Combine We see that the closest pair is either the pair returned by the left recursive call or the right recursive call or a pair of points in which one lies on the left side of the line and the other on the right side. We shall devise a linear time algorithm to find the minimum distance point satisfying this criteria.
Observe that the pair must be at a maximum distance of \(\delta\) units from the vertical line.
Create an array \(Y'\), which is array \(Y\) with all points not in \(2\delta\)-wide vertical strip removed. The array should be sorted according to the \(y\)-coordinate, just as \(Y\) is. One can devise a linear time algorithm to do this step–remove element if the \(x\) coordinate is at a distance more than \(\delta\) from the median line.
For each point \(p\) in the array \(Y'\), try to find points in \(Y'\) that are within \(\delta\) units of \(p\). We claim that one can achieve a linear time algorithm to do this step; only the \(7\) points that follow \(p\) need to be considered and keep track of the closest-pair distance \(\delta'\) found over all pairs of points in \(Y'\).

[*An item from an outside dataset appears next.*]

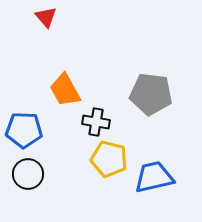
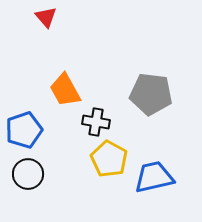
blue pentagon: rotated 21 degrees counterclockwise
yellow pentagon: rotated 15 degrees clockwise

The mystery associated with the number \(7\) can be easily proved. Imagine a \(2\delta \times \delta\) rectangle inside the \(2\delta\) strip with point \(p\) at bottom edge of the rectangle. Divide it into \(8\) equal squares of dimension \(\delta/2\). Firstly, one can immediately see that each square can contain at most one point. Secondly, apply pigeonhole principle. So this rectangle contains at most \(8\) points. Excluding \(p\), there can be a total of \(7\) points and as \(Y'\) is sorted according to the \(y\)-coordinate, we are golden.
- If \(\delta'<\delta\), then the vertical strip does indeed contain a closer pair than the recursive calls. Return this pair and the distance \(\delta'\). Otherwise return the closest pair found by recursion and the distance \(\delta\).
Time complexity
If running time is \(T(n)\), we see that
\[ T(n) = 2T(n/2) + \mathcal O(n)\]
and therefore \(T(n) = \mathcal O(n\lg n)\).